[Dataset records]
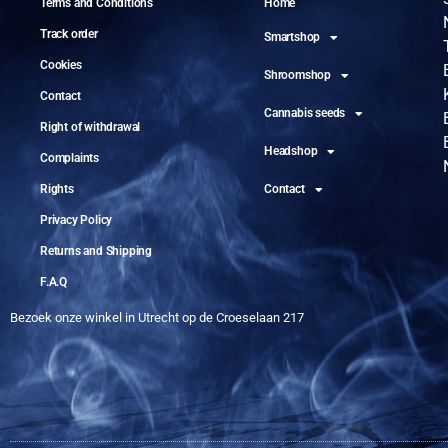
Terms and Conditions
Home
Track order
Smartshop
Cookies
Shroomshop
Contact
Cannabis seeds
Right of withdrawal
Headshop
Complaints
Rights
Contact
Privacy Policy
Returns and Shipping
F.A.Q
Bezoek onze winkel in Utrecht op de Croeselaan 217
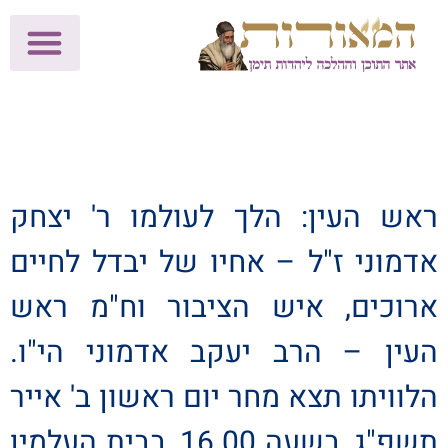
לתרומות >>
מכון הוצאה לאור
הפעילות שלנו
עלוני שבת
בית הוראה
חנות המאור
ראש העין: הלך לעולמו ר' יצחק
אדמוני ז"ל – אחיו של יבדל לחיים
ארוכים, איש הציבור וח"מ ראש
העין – הרב יעקב אדמוני הי"ו.
הלוויתו תצא מחר יום ראשון ב' אייר
תשפ"ג, בשעה 16.00, בבית העלמין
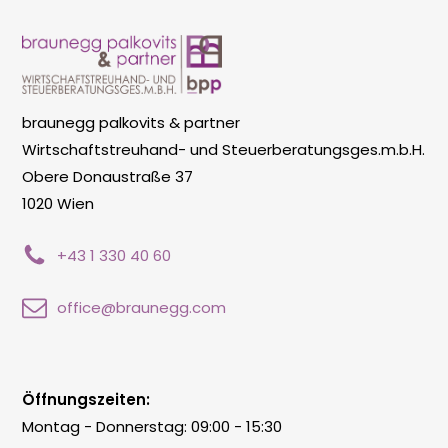
braunegg palkovits & partner
Wirtschaftstreuhand- und Steuerberatungsges.m.b.H.
Obere Donaustraße 37
1020 Wien
+43 1 330 40 60
office@braunegg.com
Öffnungszeiten:
Montag - Donnerstag: 09:00 - 15:30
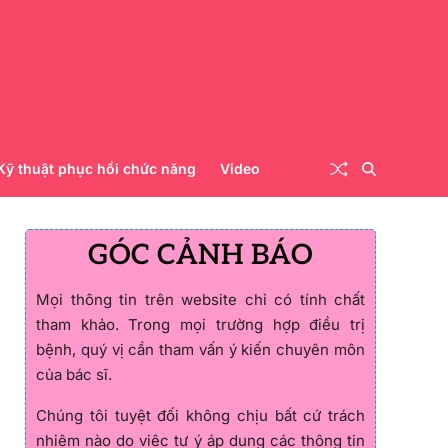
Kỹ thuật phục hồi chức năng
Video
GÓC CẢNH BÁO
Mọi thông tin trên website chỉ có tính chất
tham khảo. Trong mọi trường hợp điều trị
bệnh, quý vị cần tham vấn ý kiến chuyên môn
của bác sĩ.
Chúng tôi tuyệt đối không chịu bất cứ trách
nhiệm nào do việc tự ý áp dụng các thông tin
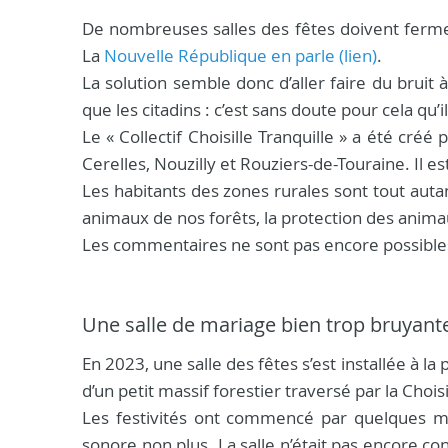
De nombreuses salles des fêtes doivent fermer
La
Nouvelle République en parle (lien)
.
La solution semble donc d’aller faire du bruit
que les citadins : c’est sans doute pour cela qu’
Le « Collectif Choisille Tranquille » a été cré
Cerelles, Nouzilly et Rouziers-de-Touraine. Il es
Les habitants des zones rurales sont tout auta
animaux de nos forêts, la protection des anim
Les commentaires ne sont pas encore possible
Une salle de mariage bien trop bruyant
En 2023, une salle des fêtes s’est installée à la
d’un petit massif forestier traversé par la Choi
Les festivités ont commencé par quelques mar
sonore non plus. La salle n’était pas encore c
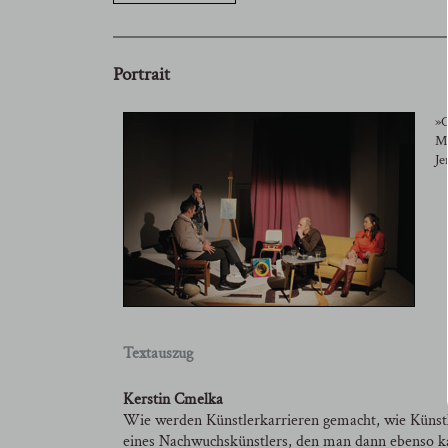
Portrait
»C
Ma
Je
Textauszug
Kerstin Cmelka
Wie werden Künstlerkarrieren gemacht, wie Künstler
eines Nachwuchskünstlers, den man dann ebenso kalk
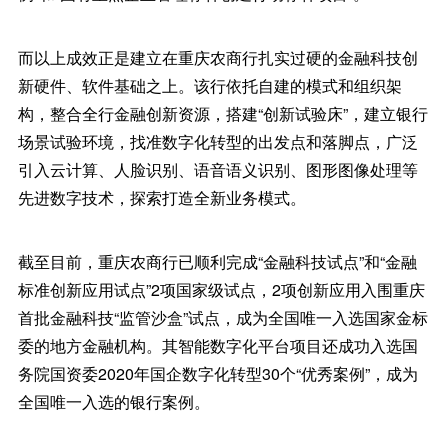
而以上成效正是建立在重庆农商行扎实过硬的金融科技创
新硬件、软件基础之上。该行依托自建的模式和组织架
构，整合全行金融创新资源，搭建“创新试验床”，建立银行
场景试验环境，找准数字化转型的出发点和落脚点，广泛
引入云计算、人脸识别、语音语义识别、图形图像处理等
先进数字技术，探索打造全新业务模式。
截至目前，重庆农商行已顺利完成“金融科技试点”和“金融
标准创新应用试点”2项国家级试点，2项创新应用入围重庆
首批金融科技“监管沙盒”试点，成为全国唯一入选国家金标
委的地方金融机构。其智能数字化平台项目还成功入选国
务院国资委2020年国企数字化转型30个“优秀案例”，成为
全国唯一入选的银行案例。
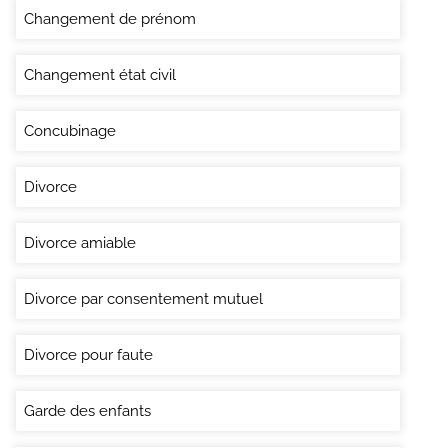
Changement de prénom
Changement état civil
Concubinage
Divorce
Divorce amiable
Divorce par consentement mutuel
Divorce pour faute
Garde des enfants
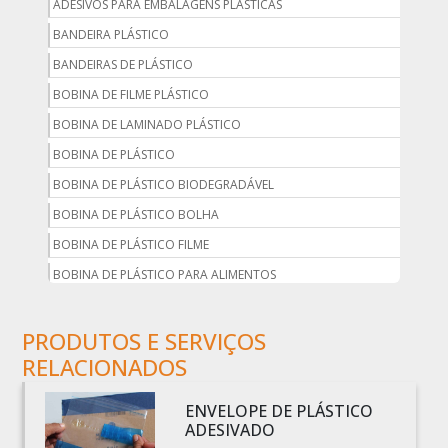
ADESIVOS PARA EMBALAGENS PLÁSTICAS
BANDEIRA PLÁSTICO
BANDEIRAS DE PLÁSTICO
BOBINA DE FILME PLÁSTICO
BOBINA DE LAMINADO PLÁSTICO
BOBINA DE PLÁSTICO
BOBINA DE PLÁSTICO BIODEGRADÁVEL
BOBINA DE PLÁSTICO BOLHA
BOBINA DE PLÁSTICO FILME
BOBINA DE PLÁSTICO PARA ALIMENTOS
BOBINA DE PLÁSTICO PARA EMBALAGEM
PRODUTOS E SERVIÇOS
BOBINA DE PLÁSTICO PRETO
RELACIONADOS
BOBINA DE PLÁSTICO TRANSPARENTE
BOBINA DE SACO PLÁSTICO
ENVELOPE DE PLÁSTICO
BOBINA PLÁSTICA
ADESIVADO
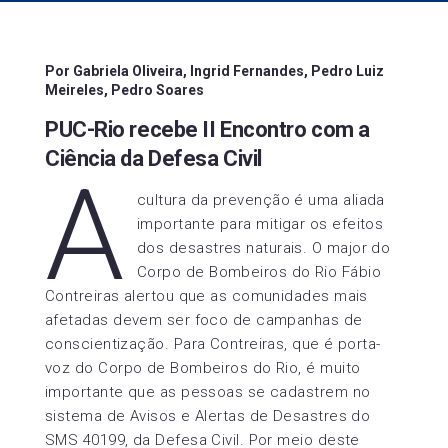
Por Gabriela Oliveira, Ingrid Fernandes, Pedro Luiz
Meireles, Pedro Soares
PUC-Rio recebe II Encontro com a
Ciência da Defesa Civil
A
cultura da prevenção é uma aliada
importante para mitigar os efeitos
dos desastres naturais. O major do
Corpo de Bombeiros do Rio Fábio
Contreiras alertou que as comunidades mais
afetadas devem ser foco de campanhas de
conscientização. Para Contreiras, que é porta-
voz do Corpo de Bombeiros do Rio, é muito
importante que as pessoas se cadastrem no
sistema de Avisos e Alertas de Desastres do
SMS 40199, da Defesa Civil. Por meio deste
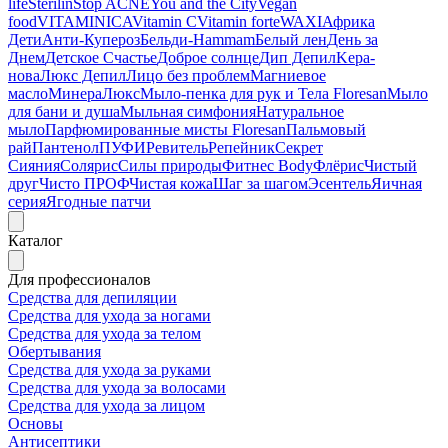
life
Sterilin
Stop ACNE
You and the City
Vegan
food
VITAMINICA
Vitamin C
Vitamin forte
WAXI
Африка
Дети
Анти-Купероз
Бельди-Hammam
Белый лен
День за
Днем
Детское Счастье
Доброе солнце
Дип Депил
Kepa-
нова
Люкс Депил
Лицо без проблем
Магниевое
масло
МинераЛюкс
Мыло-пенка для рук и Тела Floresan
Мыло
для бани и душа
Мыльная симфония
Натуральное
мыло
Парфюмированные мисты Floresan
Пальмовый
рай
Пантенол
ПУФИ
Ревитель
Репейник
Секрет
Сияния
Солярис
Силы природы
Фитнес Body
Флёрис
Чистый
друг
Чисто ПРОФ
Чистая кожа
Шаг за шагом
Эсентель
Яичная
серия
Ягодные патчи
Каталог
Для профессионалов
Средства для депиляции
Средства для ухода за ногами
Средства для ухода за телом
Обертывания
Средства для ухода за руками
Средства для ухода за волосами
Средства для ухода за лицом
Основы
Антисептики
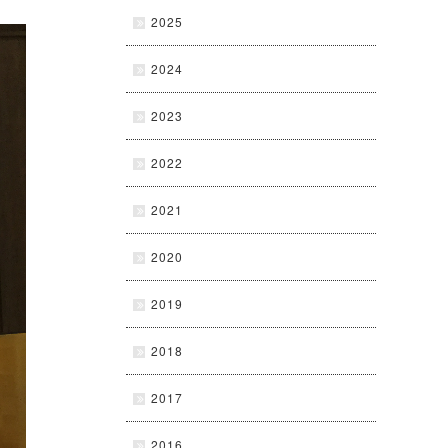
2025
2024
2023
2022
2021
2020
2019
2018
2017
2016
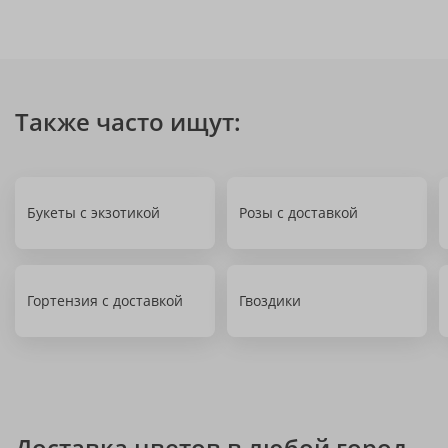
Также часто ищут:
Букеты с экзотикой
Розы с доставкой
Гортензия с доставкой
Гвоздики
Доставка цветов в любой город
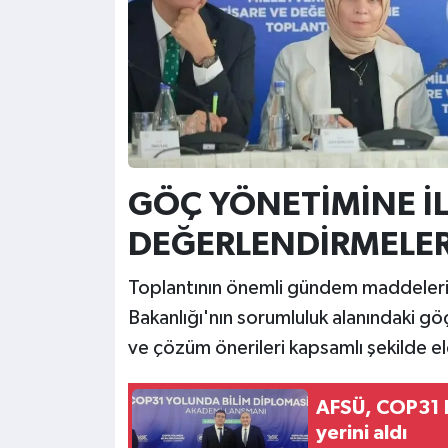
GÖÇ YÖNETİMİNE İL
DEĞERLENDİRMELER
Toplantının önemli gündem maddelerind
Bakanlığı'nın sorumluluk alanındaki göç
ve çözüm önerileri kapsamlı şekilde ele
AFSÜ, COP31 ha
yerini aldı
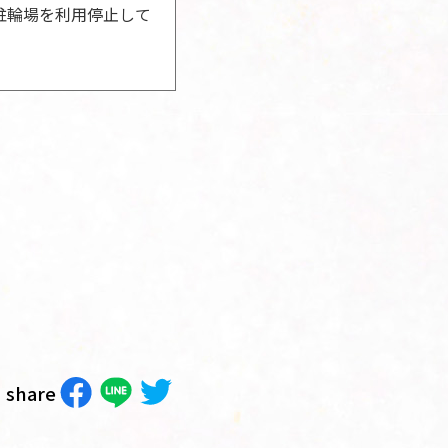
駐輪場を利用停止して
。
share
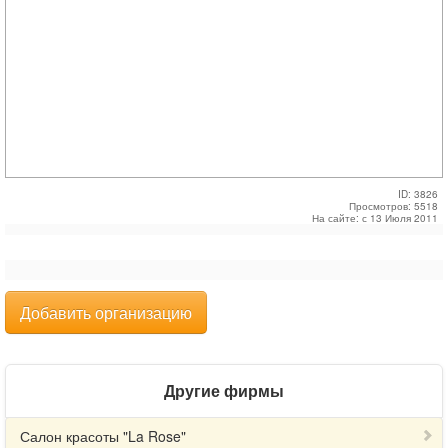
ID: 3826
Просмотров: 5518
На сайте: с 13 Июля 2011
Добавить организацию
Другие фирмы
Салон красоты "La Rose"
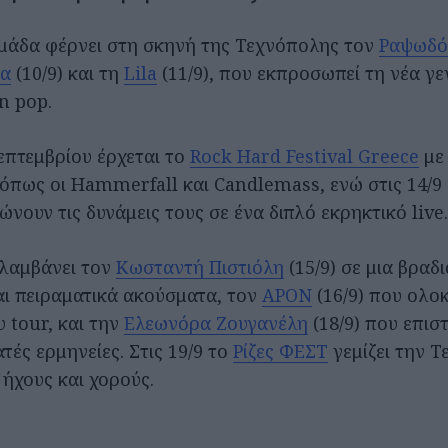
μάδα φέρνει στη σκηνή της Τεχνόπολης τον
Ραψωδό
τα
(10/9) και τη
Lila
(11/9), που εκπροσωπεί τη νέα γε
n pop.
Σεπτεμβρίου έρχεται το
Rock Hard Festival Greece
με 
όπως οι Hammerfall και Candlemass, ενώ στις 14/9
ώνουν τις δυνάμεις τους σε ένα διπλό εκρηκτικό live.
ιλαμβάνει τον
Κωσταντή Πιστιόλη
(15/9) σε μια βραδι
ι πειραματικά ακούσματα, τον
APON
(16/9) που ολο
 tour, και την
Ελεωνόρα Ζουγανέλη
(18/9) που επισ
τές ερμηνείες. Στις 19/9 το
Ρίζες ΦΕΣΤ
γεμίζει την 
ήχους και χορούς.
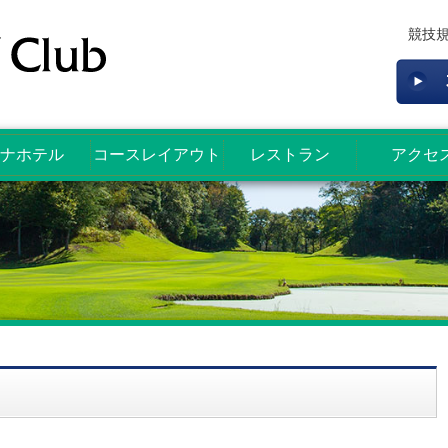
競技
ナホテル
コースレイアウト
レストラン
アクセ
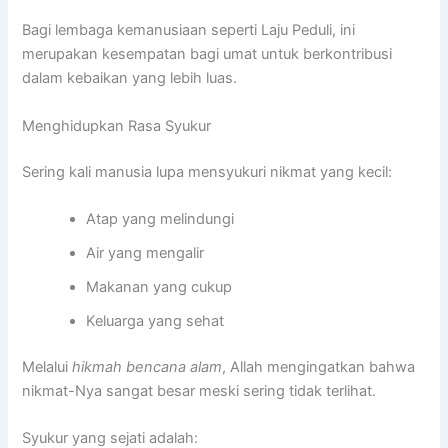
Bagi lembaga kemanusiaan seperti Laju Peduli, ini
merupakan kesempatan bagi umat untuk berkontribusi
dalam kebaikan yang lebih luas.
Menghidupkan Rasa Syukur
Sering kali manusia lupa mensyukuri nikmat yang kecil:
Atap yang melindungi
Air yang mengalir
Makanan yang cukup
Keluarga yang sehat
Melalui
hikmah bencana alam
, Allah mengingatkan bahwa
nikmat-Nya sangat besar meski sering tidak terlihat.
Syukur yang sejati adalah:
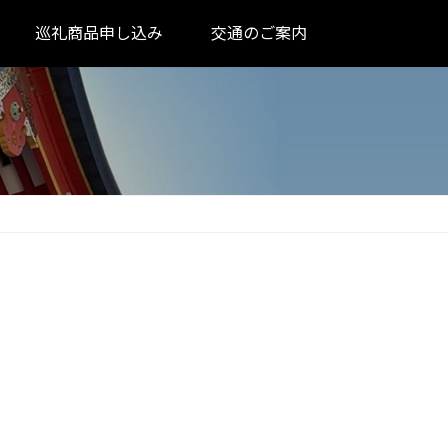
巡礼商品申し込み
交通のご案内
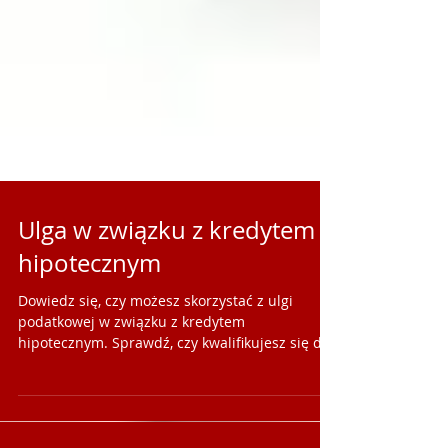
Ulga w związku z kredytem
hipotecznym
Dowiedz się, czy możesz skorzystać z ulgi
podatkowej w związku z kredytem
hipotecznym. Sprawdź, czy kwalifikujesz się do
zwrotu podatku w Irlandii.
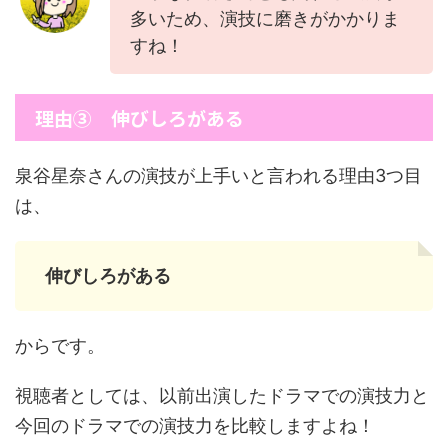
多いため、演技に磨きがかかりま
すね！
理由③ 伸びしろがある
泉谷星奈さんの演技が上手いと言われる理由3つ目
は、
伸びしろがある
からです。
視聴者としては、以前出演したドラマでの演技力と
今回のドラマでの演技力を比較しますよね！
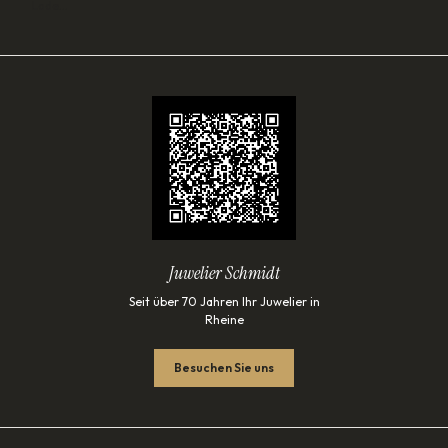
Lade…
Juwelier Schmidt
Seit über 70 Jahren Ihr Juwelier in
Rheine
Besuchen Sie uns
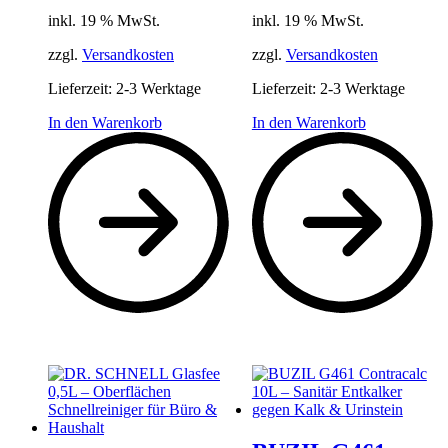
inkl. 19 % MwSt.
inkl. 19 % MwSt.
zzgl.
Versandkosten
zzgl.
Versandkosten
Lieferzeit:
2-3 Werktage
Lieferzeit:
2-3 Werktage
In den Warenkorb
In den Warenkorb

◆ **Aim of the task**
From the line holding "voz do Corpo de Bombeiros do Rio, é muito" to the line holding "yerini aldı", both included, retype the entries above exactly and drop the pictures.

◆ **Answer to the exercise**
voz do Corpo de Bombeiros do Rio, é muito
importante que as pessoas se cadastrem no
sistema de Avisos e Alertas de Desastres do
SMS 40199, da Defesa Civil. Por meio deste
life
Sterilin
Stop ACNE
You and the City
Vegan
food
VITAMINICA
Vitamin C
Vitamin forte
WAXI
Африка
Дети
Анти-Купероз
Бельди-Hammam
Белый лен
День за
Днем
Детское Счастье
Доброе солнце
Дип Депил
Kepa-
нова
Люкс Депил
Лицо без проблем
Магниевое
масло
МинераЛюкс
Мыло-пенка для рук и Тела Floresan
Мыло
для бани и душа
Мыльная симфония
Натуральное
мыло
Парфюмированные мисты Floresan
Пальмовый
рай
Пантенол
ПУФИ
Ревитель
Репейник
Секрет
Сияния
Солярис
Силы природы
Фитнес Body
Флёрис
Чистый
друг
Чисто ПРОФ
Чистая кожа
Шаг за шагом
Эсентель
Яичная
серия
Ягодные патчи
Каталог
Для профессионалов
Средства для депиляции
Средства для ухода за ногами
Средства для ухода за телом
Обертывания
Средства для ухода за руками
Средства для ухода за волосами
Средства для ухода за лицом
Основы
Антисептики
2025
2024
2023
2022
2021
2020
2019
2018
2017
2016
Также часто ищут:
Букеты с экзотикой
Розы с доставкой
Гортензия с доставкой
Гвоздики
Доставка цветов в любой город
GÖÇ YÖNETİMİNE İL
DEĞERLENDİRMELER
Toplantının önemli gündem maddelerind
Bakanlığı'nın sorumluluk alanındaki göç
ve çözüm önerileri kapsamlı şekilde ele
AFSÜ, COP31 ha
yerini aldı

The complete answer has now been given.